In my personal life, I get things done. When the cable company wasn’t fixing my service, I called them and hounded them until it was fixed (and I received multiple apologies from them!) When I needed medical paperwork at school or at work, I always took care of it; even in middle school, I was careful to get notes from my doctors so I would be excused from gym class and in high school I took care of special arrangements for a non-standard SAT test and got note-takers in my classes. You name it, I did it. Even as a child, my parents knew I’d take care of everything and never interfered at school or at my jobs. They were there for advice and support, but I was the one who did everything.
In my professional life, I was even more efficient. Just watch a vendor try and stiff me on a service or not meet a deadline! One particular staff member had trouble meeting deadlines, so I broke down projects for her and sent reminders for each piece well in advance on their due dates. When something broke, I got it fixed. I got out ahead of problems and stopped them in their tracks.
I like being in control. I like taking steps to get things done. And that’s why it’s so hard to not have any control in my current situation. Of course there isn’t a ton I can do to control my health. I do what I can, but it’s limited. I want to see certain doctors and try certain treatments, so I get frustrated at financial limitations. But I’m trying. With the disability insurance, though, I’ve been completely stuck. If it was up to me, I’d call the insurance company every single day and bug the hell out of them until they approved my claim just so they could get rid of me. Unfortunately, I have to rely on my lawyer to work with them. I sit and wait and then wait some more. I get notices of delayed decisions and can’t call them up to find out why on earth there’s a delay. It’s infuriating.
So it’s no surprise that I found myself in a fantastic mood a couple hours ago. I spoke to my lawyer yesterday about the latest delay, which I found out about earlier this week, even though it took place more than two weeks ago. We discussed my lack of options. There’s no regulatory agency. Calling the attorney general won’t help. Calling my senator won’t help. Calling the company isn’t an option for me, and she already left a message (which hasn’t been returned!) Suing is my only option, and it’s likely to fail. They know there’s nothing I can do, so I asked my lawyer why on earth would they bother to do it at all? Why not just delay another 6 months? After all, even if they approve me, they do not owe me any interest or reimbursement for costs I’ve incurred. So why wouldn’t they continue to delay it?

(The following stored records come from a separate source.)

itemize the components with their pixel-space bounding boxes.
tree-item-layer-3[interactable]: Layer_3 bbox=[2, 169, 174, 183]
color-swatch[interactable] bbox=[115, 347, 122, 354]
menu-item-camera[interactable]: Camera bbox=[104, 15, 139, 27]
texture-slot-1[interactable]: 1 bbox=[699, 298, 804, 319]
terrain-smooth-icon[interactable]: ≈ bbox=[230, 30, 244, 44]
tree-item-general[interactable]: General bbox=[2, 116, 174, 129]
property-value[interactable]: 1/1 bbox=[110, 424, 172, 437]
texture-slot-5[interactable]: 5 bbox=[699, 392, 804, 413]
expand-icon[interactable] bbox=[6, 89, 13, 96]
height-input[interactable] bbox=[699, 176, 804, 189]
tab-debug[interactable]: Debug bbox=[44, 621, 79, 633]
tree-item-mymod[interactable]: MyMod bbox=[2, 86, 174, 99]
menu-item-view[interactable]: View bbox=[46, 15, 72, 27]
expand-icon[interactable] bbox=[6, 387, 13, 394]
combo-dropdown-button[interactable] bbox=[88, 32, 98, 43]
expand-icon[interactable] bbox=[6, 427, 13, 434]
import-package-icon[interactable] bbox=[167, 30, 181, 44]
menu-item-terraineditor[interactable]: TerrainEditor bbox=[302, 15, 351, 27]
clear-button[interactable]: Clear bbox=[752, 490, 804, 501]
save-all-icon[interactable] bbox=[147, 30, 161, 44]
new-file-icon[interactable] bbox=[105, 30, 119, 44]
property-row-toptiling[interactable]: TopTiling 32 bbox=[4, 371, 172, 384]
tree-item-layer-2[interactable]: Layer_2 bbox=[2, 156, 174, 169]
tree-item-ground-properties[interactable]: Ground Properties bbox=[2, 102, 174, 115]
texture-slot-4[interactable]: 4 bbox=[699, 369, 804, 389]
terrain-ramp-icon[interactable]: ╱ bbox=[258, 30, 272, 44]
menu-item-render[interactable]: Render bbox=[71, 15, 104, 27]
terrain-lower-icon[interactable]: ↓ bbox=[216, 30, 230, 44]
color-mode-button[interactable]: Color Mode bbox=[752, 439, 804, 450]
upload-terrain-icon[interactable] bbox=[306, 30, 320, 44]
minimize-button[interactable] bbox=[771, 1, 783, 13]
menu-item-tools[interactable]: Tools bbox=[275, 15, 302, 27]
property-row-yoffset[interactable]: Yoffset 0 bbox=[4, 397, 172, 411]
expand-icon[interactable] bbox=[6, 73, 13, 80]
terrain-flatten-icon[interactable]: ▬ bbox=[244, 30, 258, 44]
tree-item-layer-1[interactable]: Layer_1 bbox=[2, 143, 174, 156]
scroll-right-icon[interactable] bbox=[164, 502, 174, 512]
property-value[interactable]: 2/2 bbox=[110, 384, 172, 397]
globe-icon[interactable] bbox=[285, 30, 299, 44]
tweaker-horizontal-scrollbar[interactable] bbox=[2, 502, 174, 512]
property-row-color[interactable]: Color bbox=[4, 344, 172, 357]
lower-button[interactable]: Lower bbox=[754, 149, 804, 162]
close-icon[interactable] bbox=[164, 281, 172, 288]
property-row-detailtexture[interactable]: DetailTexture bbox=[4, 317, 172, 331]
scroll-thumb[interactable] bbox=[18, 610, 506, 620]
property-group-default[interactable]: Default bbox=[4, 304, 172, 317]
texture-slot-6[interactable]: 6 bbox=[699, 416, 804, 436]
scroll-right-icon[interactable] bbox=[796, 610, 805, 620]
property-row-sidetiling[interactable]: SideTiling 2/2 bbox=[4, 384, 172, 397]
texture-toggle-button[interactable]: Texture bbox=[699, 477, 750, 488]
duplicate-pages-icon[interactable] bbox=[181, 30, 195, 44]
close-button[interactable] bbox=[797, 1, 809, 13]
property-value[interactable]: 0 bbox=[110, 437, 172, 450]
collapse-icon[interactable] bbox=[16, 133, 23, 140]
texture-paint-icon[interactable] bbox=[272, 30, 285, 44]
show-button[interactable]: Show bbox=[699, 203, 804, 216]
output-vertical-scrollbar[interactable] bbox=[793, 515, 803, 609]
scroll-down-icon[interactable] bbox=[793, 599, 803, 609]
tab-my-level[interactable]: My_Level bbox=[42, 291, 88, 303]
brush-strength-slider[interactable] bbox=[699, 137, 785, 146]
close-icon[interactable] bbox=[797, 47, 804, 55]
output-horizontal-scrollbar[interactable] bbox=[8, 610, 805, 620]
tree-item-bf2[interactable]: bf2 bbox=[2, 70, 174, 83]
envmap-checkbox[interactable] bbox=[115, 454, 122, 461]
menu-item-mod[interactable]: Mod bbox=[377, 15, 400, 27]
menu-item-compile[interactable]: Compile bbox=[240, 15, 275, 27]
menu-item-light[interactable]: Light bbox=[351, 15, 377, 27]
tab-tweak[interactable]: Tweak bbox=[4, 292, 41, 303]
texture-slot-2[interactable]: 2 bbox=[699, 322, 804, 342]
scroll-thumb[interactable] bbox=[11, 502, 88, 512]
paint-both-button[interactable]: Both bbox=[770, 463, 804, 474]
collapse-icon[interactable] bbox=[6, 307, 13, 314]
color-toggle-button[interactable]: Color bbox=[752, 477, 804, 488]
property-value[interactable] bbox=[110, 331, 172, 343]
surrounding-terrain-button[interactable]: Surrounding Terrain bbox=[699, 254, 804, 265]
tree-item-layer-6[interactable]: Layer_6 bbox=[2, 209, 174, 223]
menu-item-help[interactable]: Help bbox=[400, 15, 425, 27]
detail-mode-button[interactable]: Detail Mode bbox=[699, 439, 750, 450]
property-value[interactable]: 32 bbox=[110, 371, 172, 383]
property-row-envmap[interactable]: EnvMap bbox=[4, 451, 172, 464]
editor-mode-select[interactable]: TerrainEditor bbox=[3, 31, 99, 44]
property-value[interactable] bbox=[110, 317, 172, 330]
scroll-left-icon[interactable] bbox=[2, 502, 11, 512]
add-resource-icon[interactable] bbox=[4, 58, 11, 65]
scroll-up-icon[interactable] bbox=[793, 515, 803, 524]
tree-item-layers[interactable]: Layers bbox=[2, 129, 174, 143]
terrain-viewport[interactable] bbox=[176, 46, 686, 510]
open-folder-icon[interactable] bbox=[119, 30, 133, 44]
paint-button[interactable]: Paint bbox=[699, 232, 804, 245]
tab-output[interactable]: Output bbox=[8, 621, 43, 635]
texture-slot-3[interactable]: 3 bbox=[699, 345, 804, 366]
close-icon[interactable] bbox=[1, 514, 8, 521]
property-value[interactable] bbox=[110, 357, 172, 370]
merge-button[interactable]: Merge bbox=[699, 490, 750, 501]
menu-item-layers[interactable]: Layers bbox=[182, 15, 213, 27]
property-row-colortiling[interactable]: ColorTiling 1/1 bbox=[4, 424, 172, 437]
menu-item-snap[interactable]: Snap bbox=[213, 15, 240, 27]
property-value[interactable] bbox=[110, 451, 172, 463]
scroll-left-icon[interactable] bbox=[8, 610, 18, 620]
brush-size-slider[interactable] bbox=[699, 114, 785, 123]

My lawyer had a good answer: to keep their clients happy. They don’t want to piss off my employer (well, former employer) by denying every claim that’s submitted. That gave me an idea: what if I called my employer’s benefits person and told her what was going on? My lawyer didn’t object.
And that’s how I found myself finally doing something useful today. After 2 days of phone tag, the benefits person and I finally spoke. The call was short, under 10 minutes, but it was enough. I told her my story and she was concerned. She took notes. She asked the right questions. She expressed sympathy for my situation. And then she said she’d email the insurance company to find out if the latest internal deadline of theirs was met. She warned me that they wouldn’t give her an answer because they would only give that to my lawyer. However, she felt that by asking the question, they would realize they were pissing off their client and would move their asses on my case. Ok, she put it in more professional language, but that was the idea of it. She promised to get back to me next week when she heard from them.
This may have been the push that changes everything. Or it may accomplish nothing at all. But at least I did SOMETHING to help myself. After so many months of just waiting, it feels great to do something to potentially move things along. I just hope it works!